New York's new integrated algebra test administered in June was so hard that a student could get a "raw score" of 30 points out of a possible 87 and still pass.Wait a minute ... What could be more objective, easier to score, and less subject to "interpretation," than mathematics? If X + 4 = 10, then X=6 . . . Right? Well . . . This is New York, where government jobs are created to substitute for real ones -- where it takes 10 people and 3 politically appointed supervisors to do the work done by one in India (or the NY of 50 years ago).
A student can answer less than half of the questions right and still pass because State Ed uses a "scale score" for the grade, allegedly giving more points for more "difficult" questions.
. . . the Board of Regents says it uses them because it's a more accurate gauge of whether students are meeting standards for understanding a subject...And you thought it was simple!
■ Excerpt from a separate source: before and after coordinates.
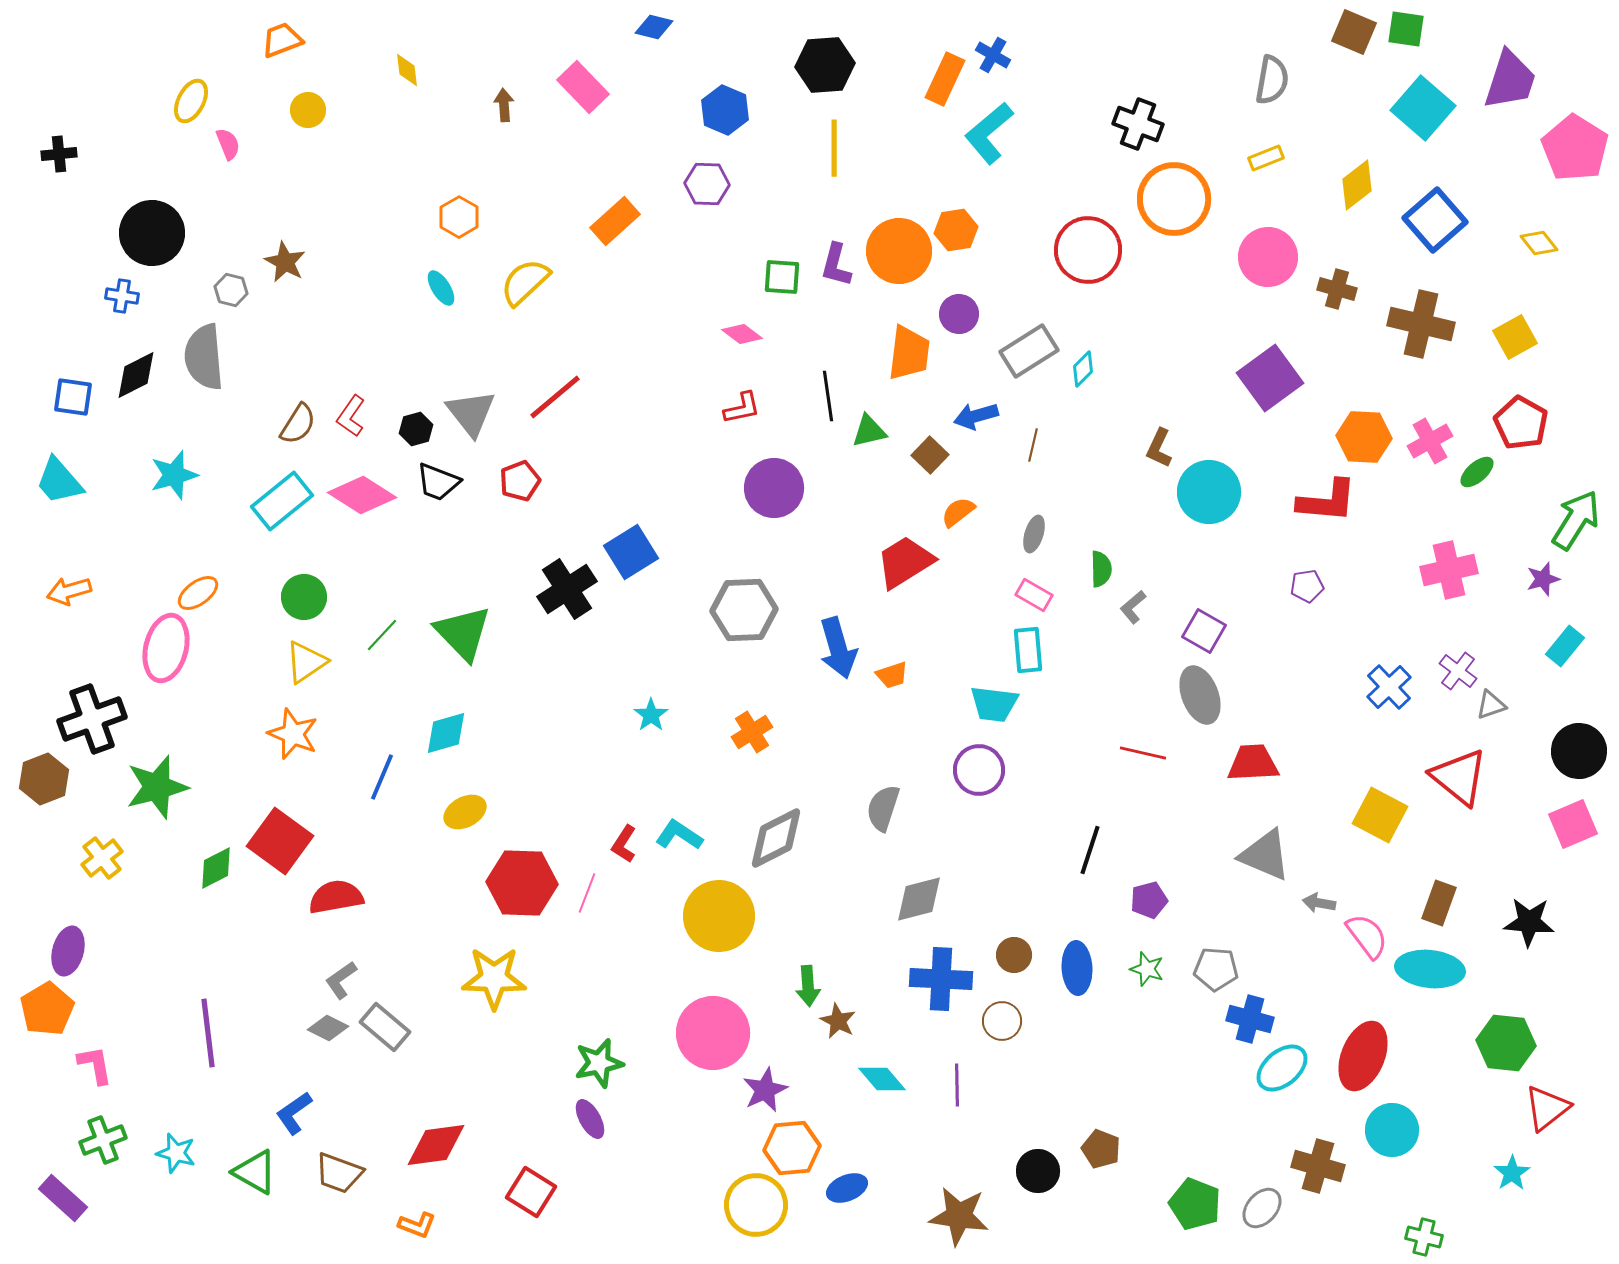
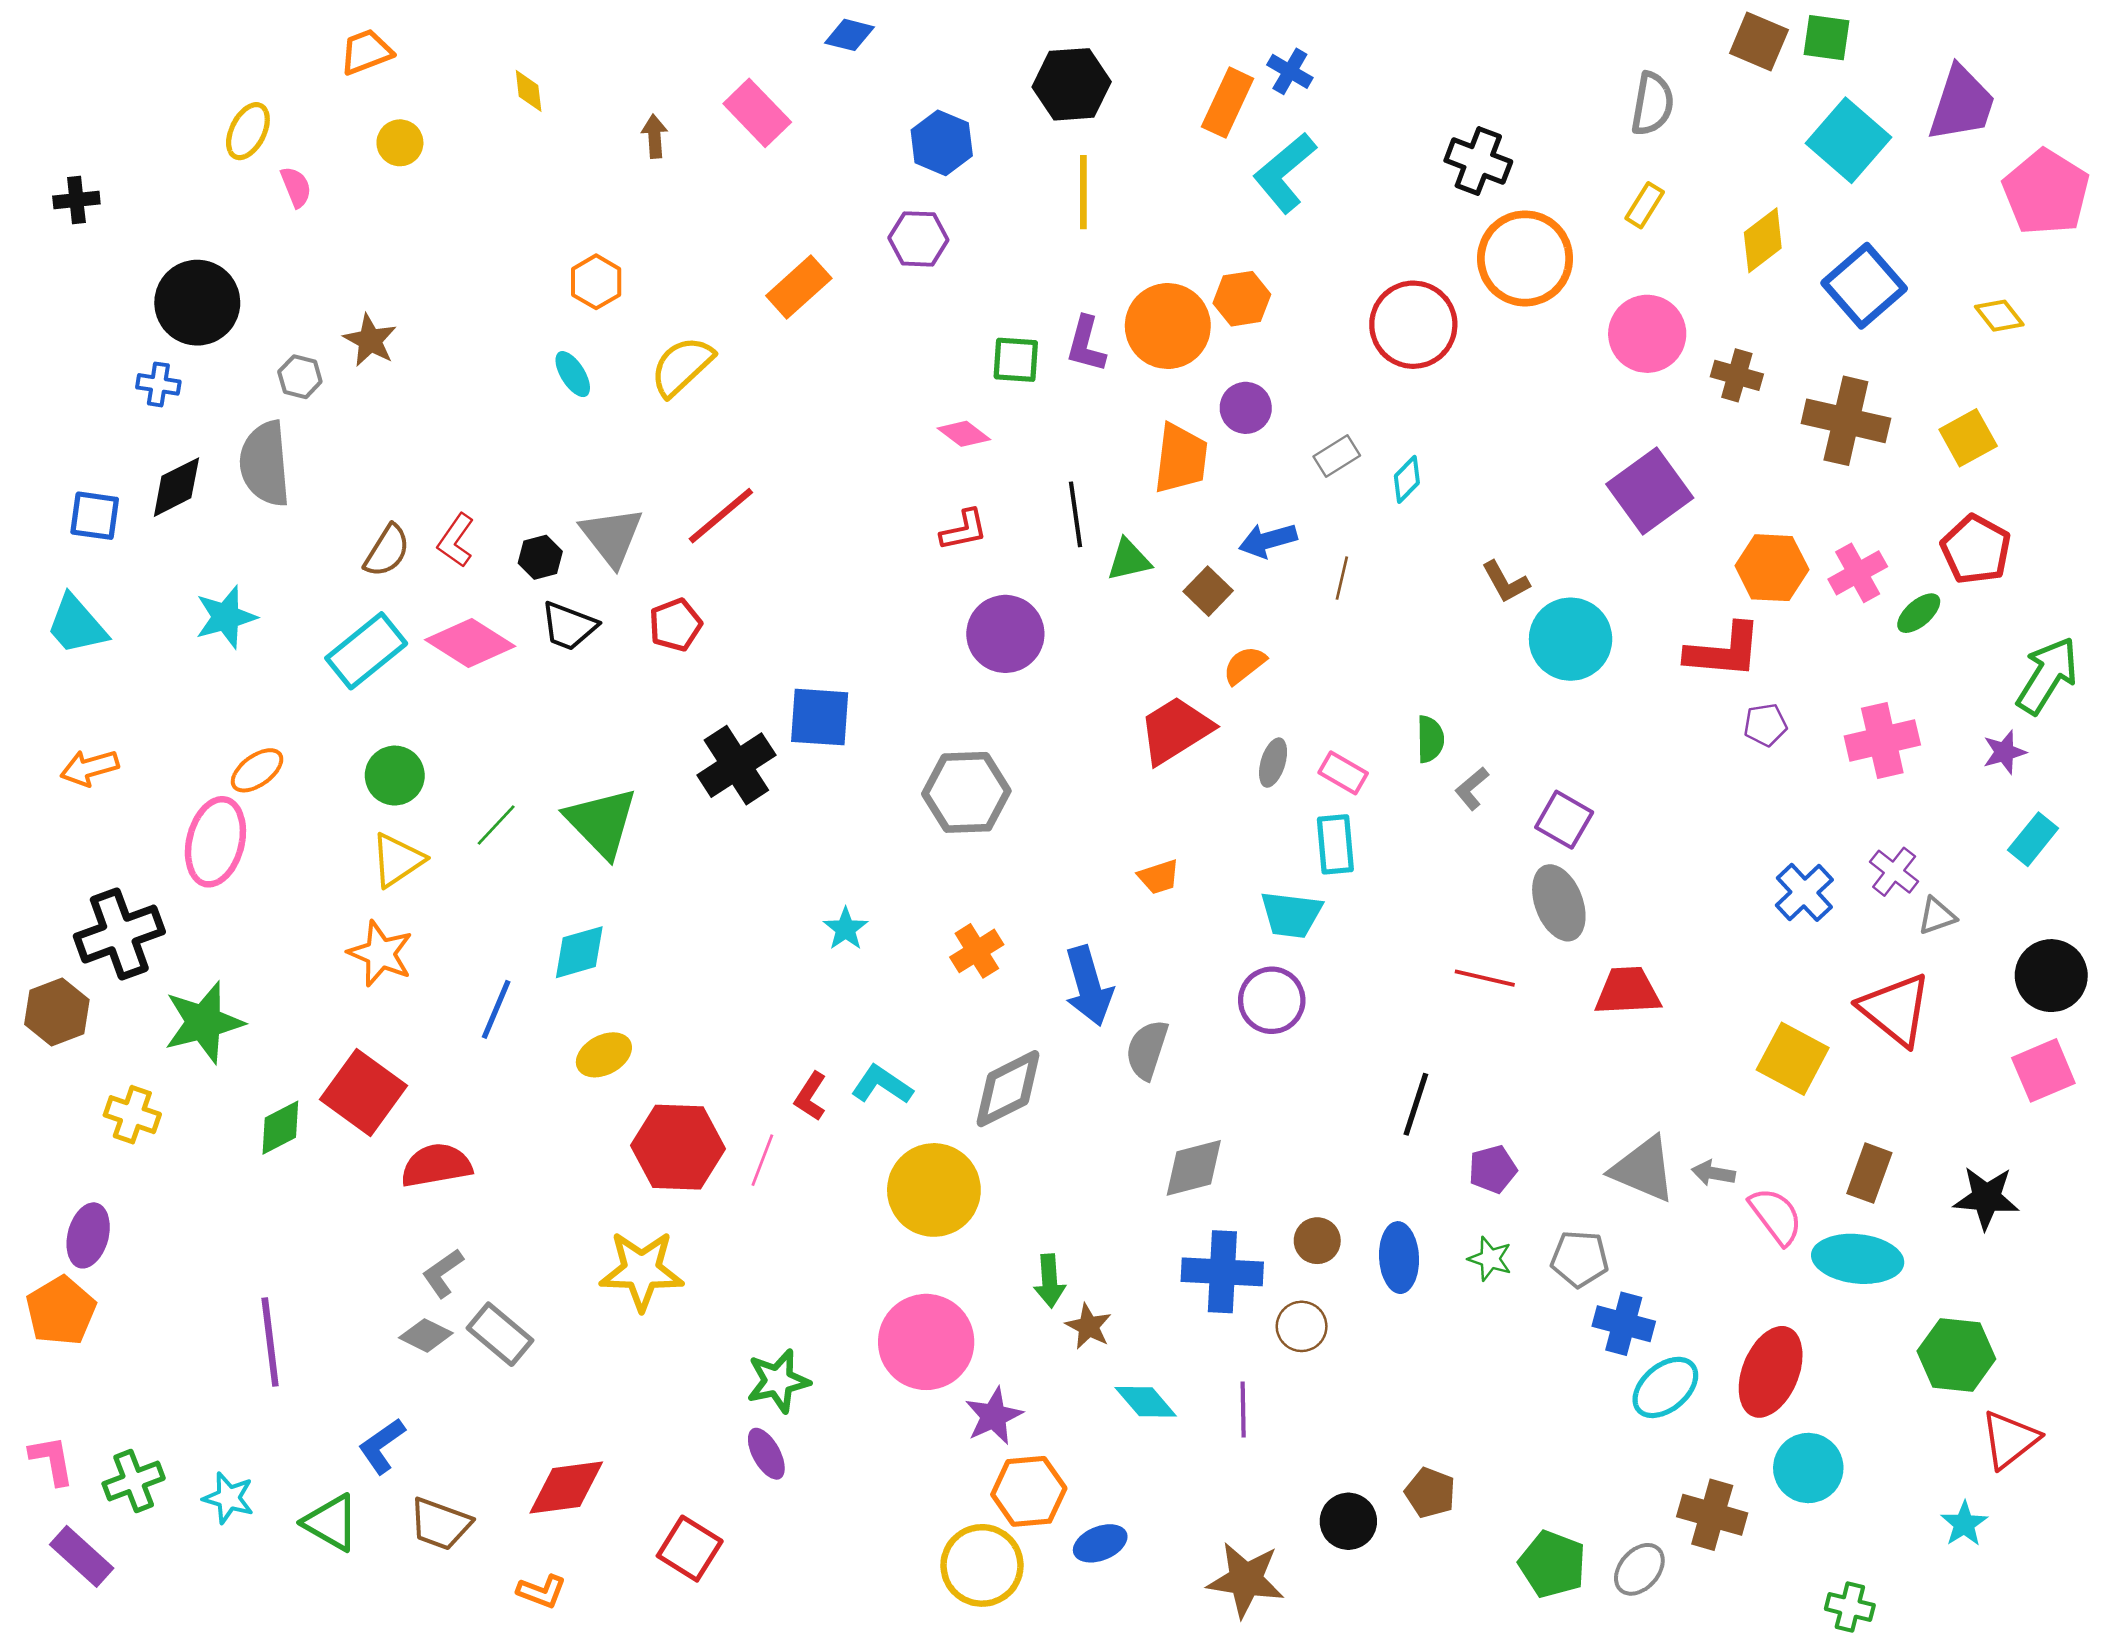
yellow rectangle: (1266, 158) -> (1645, 205), turned -36
gray rectangle: (1029, 351) -> (1337, 456), size x0.6
brown L-shape: (1159, 448) -> (1506, 582), turned -54
gray ellipse: (1034, 534) -> (1273, 763), moved
blue square: (631, 552) -> (820, 717), turned 36
purple pentagon: (1307, 586) -> (1765, 725), moved
blue arrow: (838, 648) -> (1089, 986), moved
gray triangle: (1265, 855) -> (1643, 1169), moved
yellow cross: (102, 858) -> (132, 1115), turned -33
pink L-shape: (95, 1065) -> (52, 1460), moved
This is complicated stuff - - you will get the bill next April.
...Test questions for Regents exams are devised in committee by some of the state's top teachers and are field tested before they make it to a Regents exam...
After the June test, the state also had to issue a directive clarifying how to score one question for partial credit...
Look, what is going on here is sorting . . . grading students in relation to each other rather than in relation to what they should or should not know. What is "hard" or "easy" or "appropriate" or "challenging" is pretty much in the eye of the beholder - - unless you are the one making the rules. These words describe performance rather than knowledge. That is why scoring directives must be sent -- why teachers are even given special seminars on how to score exams. And when performance is graded, you may be inadvertently grading things like physical, mental or social maturation, interest, outlook, even political perspective. Take a look at the new standards . . . they are quite vague in so far as what a student is expected to KNOW. Knowledge, on the other hand, is easy to score: you either know the material (and get a point) or you don't (and get zero).
So when you read of the "hard" algebra regents and State Ed using a scaled score, ask yourself:
Is State Ed hiding the fact that the students really don't know the material.